Saved entries:
BEGIN

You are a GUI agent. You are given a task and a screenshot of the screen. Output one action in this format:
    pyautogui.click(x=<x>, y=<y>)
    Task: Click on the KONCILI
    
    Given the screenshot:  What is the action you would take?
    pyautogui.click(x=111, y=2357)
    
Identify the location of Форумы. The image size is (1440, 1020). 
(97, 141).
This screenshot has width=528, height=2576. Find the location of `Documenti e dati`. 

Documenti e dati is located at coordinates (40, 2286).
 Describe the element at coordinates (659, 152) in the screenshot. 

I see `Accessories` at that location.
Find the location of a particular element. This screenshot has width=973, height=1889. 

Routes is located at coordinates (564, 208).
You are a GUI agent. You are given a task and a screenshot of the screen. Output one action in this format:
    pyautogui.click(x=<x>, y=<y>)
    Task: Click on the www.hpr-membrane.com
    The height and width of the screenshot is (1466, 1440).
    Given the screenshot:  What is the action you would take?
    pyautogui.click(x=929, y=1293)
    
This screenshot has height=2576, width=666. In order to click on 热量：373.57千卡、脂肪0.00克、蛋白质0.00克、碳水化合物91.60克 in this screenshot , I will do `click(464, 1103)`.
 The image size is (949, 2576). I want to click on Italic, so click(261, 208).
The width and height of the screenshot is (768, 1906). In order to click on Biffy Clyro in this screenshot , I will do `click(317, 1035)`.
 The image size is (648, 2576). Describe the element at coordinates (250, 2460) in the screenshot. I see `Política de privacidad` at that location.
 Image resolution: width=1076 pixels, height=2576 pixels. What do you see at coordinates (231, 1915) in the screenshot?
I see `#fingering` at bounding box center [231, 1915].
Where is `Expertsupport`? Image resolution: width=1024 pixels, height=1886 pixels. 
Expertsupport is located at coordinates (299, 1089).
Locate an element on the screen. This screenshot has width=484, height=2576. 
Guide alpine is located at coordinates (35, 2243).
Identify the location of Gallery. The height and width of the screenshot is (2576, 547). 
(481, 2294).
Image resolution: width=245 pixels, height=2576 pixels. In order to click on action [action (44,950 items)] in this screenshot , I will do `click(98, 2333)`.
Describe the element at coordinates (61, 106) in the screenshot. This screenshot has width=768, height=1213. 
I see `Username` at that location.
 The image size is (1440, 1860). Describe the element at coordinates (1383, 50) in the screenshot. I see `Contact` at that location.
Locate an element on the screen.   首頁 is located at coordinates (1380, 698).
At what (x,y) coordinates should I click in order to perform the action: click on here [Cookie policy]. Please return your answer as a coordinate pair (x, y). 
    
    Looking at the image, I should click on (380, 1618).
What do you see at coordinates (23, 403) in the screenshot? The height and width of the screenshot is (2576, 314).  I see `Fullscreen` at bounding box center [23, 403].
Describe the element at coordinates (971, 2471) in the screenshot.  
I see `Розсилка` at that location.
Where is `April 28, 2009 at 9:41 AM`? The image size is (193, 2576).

END

_What you are asked to do_: Set down the entries again exactly as they are.

_Output of the exercise_:
You are a GUI agent. You are given a task and a screenshot of the screen. Output one action in this format:
    pyautogui.click(x=<x>, y=<y>)
    Task: Click on the KONCILI
    
    Given the screenshot:  What is the action you would take?
    pyautogui.click(x=111, y=2357)
    
Identify the location of Форумы. The image size is (1440, 1020). 
(97, 141).
This screenshot has width=528, height=2576. Find the location of `Documenti e dati`. 

Documenti e dati is located at coordinates (40, 2286).
 Describe the element at coordinates (659, 152) in the screenshot. 

I see `Accessories` at that location.
Find the location of a particular element. This screenshot has width=973, height=1889. 

Routes is located at coordinates (564, 208).
You are a GUI agent. You are given a task and a screenshot of the screen. Output one action in this format:
    pyautogui.click(x=<x>, y=<y>)
    Task: Click on the www.hpr-membrane.com
    The height and width of the screenshot is (1466, 1440).
    Given the screenshot:  What is the action you would take?
    pyautogui.click(x=929, y=1293)
    
This screenshot has height=2576, width=666. In order to click on 热量：373.57千卡、脂肪0.00克、蛋白质0.00克、碳水化合物91.60克 in this screenshot , I will do `click(464, 1103)`.
 The image size is (949, 2576). I want to click on Italic, so click(261, 208).
The width and height of the screenshot is (768, 1906). In order to click on Biffy Clyro in this screenshot , I will do `click(317, 1035)`.
 The image size is (648, 2576). Describe the element at coordinates (250, 2460) in the screenshot. I see `Política de privacidad` at that location.
 Image resolution: width=1076 pixels, height=2576 pixels. What do you see at coordinates (231, 1915) in the screenshot?
I see `#fingering` at bounding box center [231, 1915].
Where is `Expertsupport`? Image resolution: width=1024 pixels, height=1886 pixels. 
Expertsupport is located at coordinates (299, 1089).
Locate an element on the screen. This screenshot has width=484, height=2576. 
Guide alpine is located at coordinates (35, 2243).
Identify the location of Gallery. The height and width of the screenshot is (2576, 547). 
(481, 2294).
Image resolution: width=245 pixels, height=2576 pixels. In order to click on action [action (44,950 items)] in this screenshot , I will do `click(98, 2333)`.
Describe the element at coordinates (61, 106) in the screenshot. This screenshot has width=768, height=1213. 
I see `Username` at that location.
 The image size is (1440, 1860). Describe the element at coordinates (1383, 50) in the screenshot. I see `Contact` at that location.
Locate an element on the screen.   首頁 is located at coordinates (1380, 698).
At what (x,y) coordinates should I click in order to perform the action: click on here [Cookie policy]. Please return your answer as a coordinate pair (x, y). 
    
    Looking at the image, I should click on (380, 1618).
What do you see at coordinates (23, 403) in the screenshot? The height and width of the screenshot is (2576, 314).  I see `Fullscreen` at bounding box center [23, 403].
Describe the element at coordinates (971, 2471) in the screenshot.  
I see `Розсилка` at that location.
Where is `April 28, 2009 at 9:41 AM`? The image size is (193, 2576).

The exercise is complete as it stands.